Cheia de esperanças no Brasil – “porque o povo é extraordinariamente solidário e alegre e porque o modelo da política social está mudando e se descentralizando” – define seu trabalho como de “prevenção da violência e redução da fome e da miséria para evitar as mortes silenciosas de nossas crianças”. Os líderes comunitários da Pastoral organizam mensalmente reuniões de educação comunitária para discutir com os pais questões como educação integral das crianças, violência doméstica, alcoolismo, gravidez precoce, drogas. “A vida deve ser vivida com plenitude, o que significa saúde, educação, alegria, cultura”, diz Zilda.

Isso ela herdou do pai, Gabriel, neto de alemães, e da mãe, Helena, filha de alemães. Herdou também os olhos verdes, a estatura alta, os cabelos claros, a extrema generosidade com o ser humano. Eles fundaram Forquilhinha, em Santa Catarina, com uma fábrica de queijos. Foi ali que Zilda nasceu e cresceu com seus 12 irmãos, dois adotivos, cinco deles religiosos, dom Paulo e frei João e as irmãs Maria Gabriela, Maria Hilda e Maria. Todos estudaram, para felicidade dos pais. Quando tinha 11 anos, a família mudou para Curitiba, no Paraná, e foi ali que Zilda se formou médica e sanitarista, abriu um consultório dentro de sua casa (para ficar perto dos filhos) e passou 27 anos atendendo crianças carentes. Muitos pais batiam à sua porta de madrugada, pedindo socorro. Dra. Zilda nunca falhou. Ela era médica da Secretaria de Saúde do Estado, uma bênção no sistema público de saúde. Ficou viúva em 1978, com todos os filhos em fase de crescimento. Mas não perdeu a religiosa fé na vida nem o sorriso terno, igualzinho ao irmão dom Paulo. É na casa dele, no bairro do Jaçanã, na zona norte de São Paulo, que ela costuma ficar quando passa por São Paulo. Tem o irmão querido um jardim florido e uma paisagem que é impossível imaginar existir naquela região da cidade.
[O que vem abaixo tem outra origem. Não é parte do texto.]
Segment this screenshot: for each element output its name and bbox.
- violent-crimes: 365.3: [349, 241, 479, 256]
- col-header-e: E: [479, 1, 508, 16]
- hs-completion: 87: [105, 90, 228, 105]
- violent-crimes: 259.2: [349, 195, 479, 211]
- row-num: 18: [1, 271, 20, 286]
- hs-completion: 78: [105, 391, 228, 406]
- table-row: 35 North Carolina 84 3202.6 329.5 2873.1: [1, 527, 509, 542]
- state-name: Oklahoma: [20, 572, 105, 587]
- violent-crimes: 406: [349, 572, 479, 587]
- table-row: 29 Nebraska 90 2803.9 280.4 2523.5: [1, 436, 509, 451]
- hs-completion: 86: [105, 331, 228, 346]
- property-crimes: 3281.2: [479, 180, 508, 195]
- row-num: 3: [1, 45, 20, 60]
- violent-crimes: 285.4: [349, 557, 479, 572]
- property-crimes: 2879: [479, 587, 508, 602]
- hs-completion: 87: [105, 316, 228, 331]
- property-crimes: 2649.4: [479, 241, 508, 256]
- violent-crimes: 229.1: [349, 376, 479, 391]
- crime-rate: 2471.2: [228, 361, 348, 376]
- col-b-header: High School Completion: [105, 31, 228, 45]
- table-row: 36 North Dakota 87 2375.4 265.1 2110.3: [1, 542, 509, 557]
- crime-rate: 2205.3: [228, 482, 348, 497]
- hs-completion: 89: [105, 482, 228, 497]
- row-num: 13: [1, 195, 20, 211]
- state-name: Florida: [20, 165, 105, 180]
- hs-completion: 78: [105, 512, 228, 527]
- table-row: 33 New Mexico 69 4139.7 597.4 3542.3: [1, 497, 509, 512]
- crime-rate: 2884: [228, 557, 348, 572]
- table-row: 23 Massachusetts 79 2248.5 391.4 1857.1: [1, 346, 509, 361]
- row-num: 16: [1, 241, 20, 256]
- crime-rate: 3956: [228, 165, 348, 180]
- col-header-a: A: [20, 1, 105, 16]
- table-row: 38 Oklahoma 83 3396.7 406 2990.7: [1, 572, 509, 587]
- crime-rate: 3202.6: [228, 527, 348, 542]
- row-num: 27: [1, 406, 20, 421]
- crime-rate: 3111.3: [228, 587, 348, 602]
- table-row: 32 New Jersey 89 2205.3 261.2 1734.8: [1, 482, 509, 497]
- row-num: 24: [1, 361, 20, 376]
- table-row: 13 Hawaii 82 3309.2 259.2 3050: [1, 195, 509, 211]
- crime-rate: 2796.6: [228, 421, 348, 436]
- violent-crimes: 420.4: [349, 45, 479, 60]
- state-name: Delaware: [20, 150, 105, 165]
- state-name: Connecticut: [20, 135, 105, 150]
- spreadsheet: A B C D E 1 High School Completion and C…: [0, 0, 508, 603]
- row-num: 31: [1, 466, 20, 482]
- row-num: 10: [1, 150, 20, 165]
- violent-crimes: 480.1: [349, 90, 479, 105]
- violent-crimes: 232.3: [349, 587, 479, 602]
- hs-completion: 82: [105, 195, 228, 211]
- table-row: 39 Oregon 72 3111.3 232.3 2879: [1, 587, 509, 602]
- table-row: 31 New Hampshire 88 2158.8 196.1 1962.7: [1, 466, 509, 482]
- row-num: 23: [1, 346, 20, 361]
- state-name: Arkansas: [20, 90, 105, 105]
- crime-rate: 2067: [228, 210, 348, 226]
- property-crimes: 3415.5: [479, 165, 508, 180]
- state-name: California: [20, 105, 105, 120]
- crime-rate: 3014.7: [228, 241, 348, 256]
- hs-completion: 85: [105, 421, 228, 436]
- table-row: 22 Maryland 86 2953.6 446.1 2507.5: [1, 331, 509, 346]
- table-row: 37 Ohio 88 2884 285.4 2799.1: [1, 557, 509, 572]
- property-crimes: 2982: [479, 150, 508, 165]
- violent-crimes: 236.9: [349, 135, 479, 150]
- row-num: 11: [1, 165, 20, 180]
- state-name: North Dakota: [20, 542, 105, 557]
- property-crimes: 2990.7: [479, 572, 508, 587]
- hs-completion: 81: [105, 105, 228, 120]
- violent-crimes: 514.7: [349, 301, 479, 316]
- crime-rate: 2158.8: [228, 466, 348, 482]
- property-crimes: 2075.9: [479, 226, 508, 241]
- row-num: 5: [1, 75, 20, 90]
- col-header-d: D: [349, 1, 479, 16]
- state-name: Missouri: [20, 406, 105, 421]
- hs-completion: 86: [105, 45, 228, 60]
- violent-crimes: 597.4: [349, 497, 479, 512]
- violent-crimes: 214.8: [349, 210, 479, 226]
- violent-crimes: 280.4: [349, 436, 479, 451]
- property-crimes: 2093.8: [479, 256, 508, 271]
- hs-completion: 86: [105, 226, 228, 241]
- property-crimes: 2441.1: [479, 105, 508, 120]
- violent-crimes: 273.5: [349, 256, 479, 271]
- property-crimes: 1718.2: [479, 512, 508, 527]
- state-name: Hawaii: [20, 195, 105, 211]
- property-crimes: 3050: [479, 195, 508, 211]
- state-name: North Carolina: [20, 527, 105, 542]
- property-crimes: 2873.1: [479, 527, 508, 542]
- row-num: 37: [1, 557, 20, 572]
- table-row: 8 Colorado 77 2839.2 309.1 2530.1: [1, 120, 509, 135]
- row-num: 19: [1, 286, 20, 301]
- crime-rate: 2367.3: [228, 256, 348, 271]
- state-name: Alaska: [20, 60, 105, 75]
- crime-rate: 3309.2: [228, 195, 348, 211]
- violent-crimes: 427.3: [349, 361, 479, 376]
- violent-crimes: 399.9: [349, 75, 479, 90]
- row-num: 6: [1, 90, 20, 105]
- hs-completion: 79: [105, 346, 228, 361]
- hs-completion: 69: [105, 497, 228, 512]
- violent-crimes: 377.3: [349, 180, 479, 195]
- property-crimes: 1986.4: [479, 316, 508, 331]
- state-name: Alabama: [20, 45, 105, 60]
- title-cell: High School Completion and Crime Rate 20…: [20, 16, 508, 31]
Zilda Arns é vaidosa. “Fui aprender a me maquiar depois dos 60 anos”, diz com um enorme sorriso. Aprendeu direitinho a usar tudo que pode deixá-la ainda mais bonita, rímel, sombra, batom e é craque no manejo da dupla secador-escova. Adora esportes – “que possibilitam às pessoas aprender a ter limites, ganhar, perder, ter garra e perseverança” – e foi campeã de vôlei três vezes quando estava no científico, curso que foi substituído pelo colegial. Quando era solteira, lia dois livros por semana. A média caiu com o casamento, mas o hábito da leitura não foi perdido.
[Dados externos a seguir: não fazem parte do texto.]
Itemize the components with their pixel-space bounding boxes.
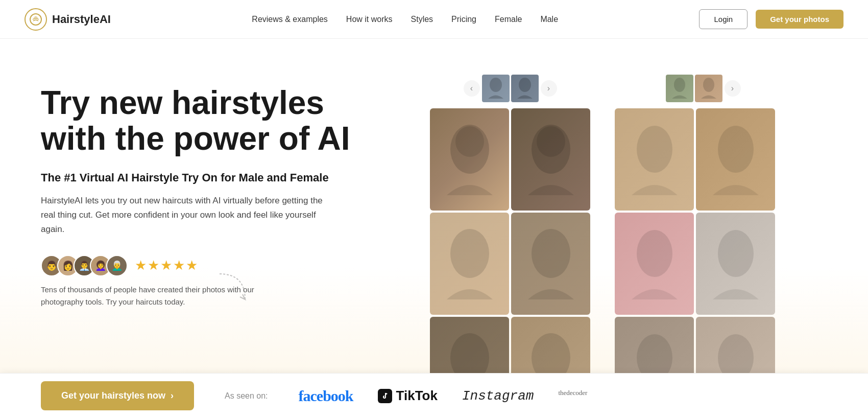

Zilda Arns convive com o pior dos mundos: crianças com fome, famílias desestruturadas, mulheres violentadas, epidemias. Mas nunca perde o equilíbrio e o sorriso terno. “A minha formação pessoal me leva sempre a olhar o lado positivo das coisas.”

Com esse olhar positivo, a Pastoral criou projetos complementares à saúde e à educação para a geração de renda e ajuda mútua, possibilitando a milhares de famílias a reintegração ao mercado de trabalho ou a formação de seu próprio negócio. Hoje são 1.551 projetos organizados e em funcionamento. Também criou o programa de alfabetização de jovens e adultos, que hoje tem mais de 36 mil alunos em turmas espalhadas pelo País. “Temos consciência de que mães e líderes comunitários alfabetizados reduzem muito o risco de mortalidade das crianças.”
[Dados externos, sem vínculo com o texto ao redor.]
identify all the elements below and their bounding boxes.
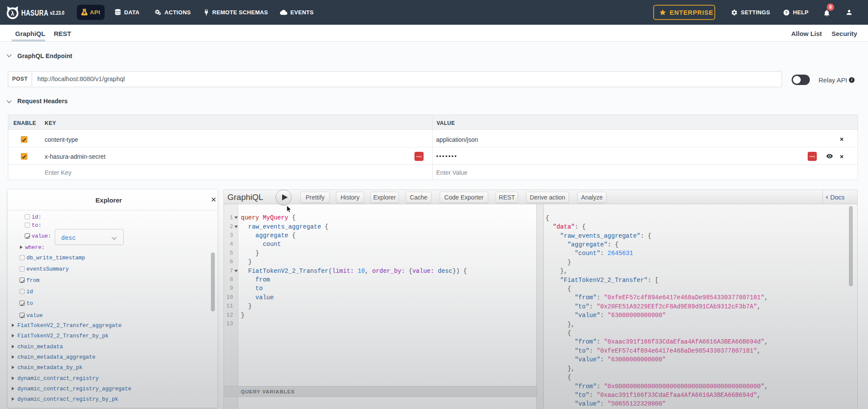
svg-text:λ: λ [11,10,14,17]
svg-text:?: ? [785,10,788,15]
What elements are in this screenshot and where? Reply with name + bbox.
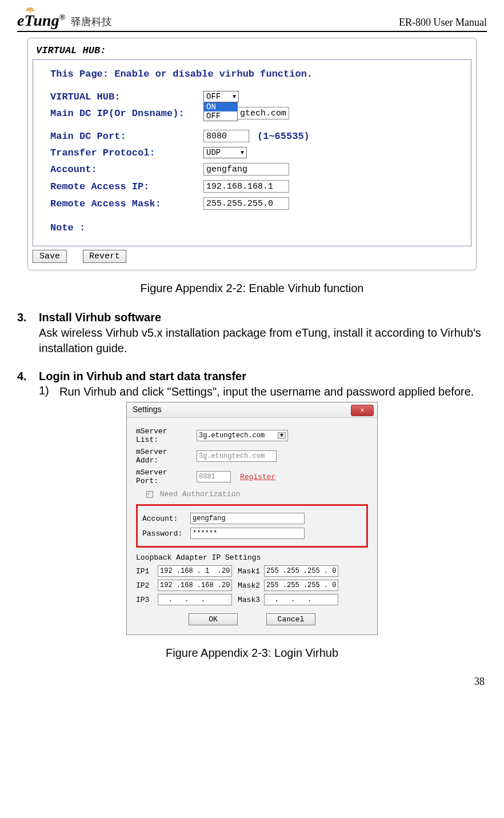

Religiosa, Zilda Arns trabalha “para que todos tenham vida em abundância, como Jesus ensinou”. E tem um crédito extraordinário para ser feliz. “Eu adoro música.” Sabe o que ela ouve? Cantos alemães, o CD dos índios guaranis, Chico Buarque, a orquestra de Maceió… Zilda Arns é uma brasileira muito especial. Por isso que as mulheres do Pará escreveram seu nome em ouro.